Actually, Mr. Obama, you do have a button. You’re probably right that it won’t “suddenly” reinstate Mr. Zelaya. What’s much more likely is that pressing your button would make the coup regime much more likely to accept the compromise proposal put forward by the Costa Ricans to allow President Zelaya’s reinstatement. Since your Administration sponsored the Costa Rican process, it seems natural that you would do something to make it work. Why not press your button and see what it does?
Sixteen Democratic Members of Congress – Representatives Raul Grijalva, Jim McGovern, John Conyers, Jose Serrano, Chaka Fattah, Mike Honda, Barbara Lee, Jesse Jackson, Jim Oberstar, Dennis Kucinich, Bill Delahunt, Jan Schakowsky, Donna Christensen, Sheila Jackson Lee, Sam Farr, and Linda Sanchez – have urged you to freeze U.S. assets and suspend U.S. visas of coup leaders in Honduras. Why haven’t you already done so, or even threatened to consider it?
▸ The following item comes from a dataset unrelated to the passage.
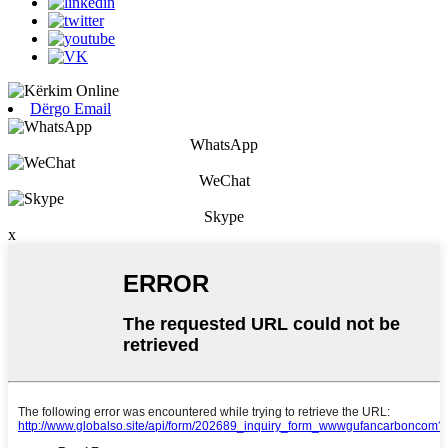
Dërgo Email
WhatsApp
WeChat
Skype
x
Would it a meaningful sanction to revoke the U.S. visas of coup leaders? There is considerable evidence that it would be. The last significant sign of apparent movement from coup leaders towards compromise followed one day after your Administration took a similar action. The New York Times reported on July 29:
The head of Honduras’s de facto government, Roberto Micheletti, has expressed support for a compromise that would allow the ousted president of his country to return to power, according to officials in the de facto government and diplomats from the region.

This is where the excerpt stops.